Dataset records:
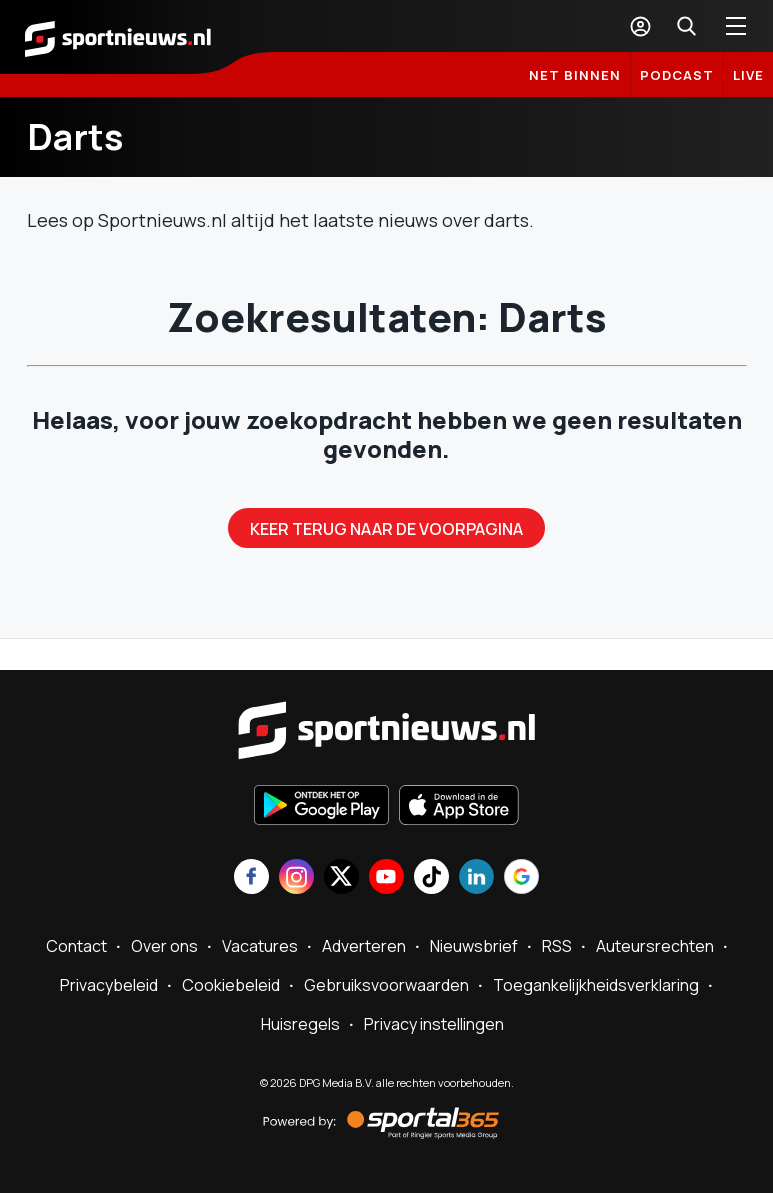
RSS (557, 946)
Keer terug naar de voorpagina (386, 529)
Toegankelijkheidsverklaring (596, 985)
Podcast (677, 75)
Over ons (164, 946)
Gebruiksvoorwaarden (386, 985)
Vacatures (260, 946)
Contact (76, 946)
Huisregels (300, 1024)
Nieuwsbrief (474, 946)
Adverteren (364, 946)
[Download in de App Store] (459, 807)
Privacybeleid (109, 985)
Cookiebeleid (231, 985)
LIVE (748, 75)
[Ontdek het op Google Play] (321, 807)
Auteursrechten (655, 946)
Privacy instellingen (434, 1024)
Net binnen (575, 75)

**What you have to do**
When you copy the records above, keep every word exact and drop the pictures.

**Task solution**
RSS (557, 946)
Keer terug naar de voorpagina (386, 529)
Toegankelijkheidsverklaring (596, 985)
Podcast (677, 75)
Over ons (164, 946)
Gebruiksvoorwaarden (386, 985)
Vacatures (260, 946)
Contact (76, 946)
Huisregels (300, 1024)
Nieuwsbrief (474, 946)
Adverteren (364, 946)
[Download in de App Store] (459, 807)
Privacybeleid (109, 985)
Cookiebeleid (231, 985)
LIVE (748, 75)
[Ontdek het op Google Play] (321, 807)
Auteursrechten (655, 946)
Privacy instellingen (434, 1024)
Net binnen (575, 75)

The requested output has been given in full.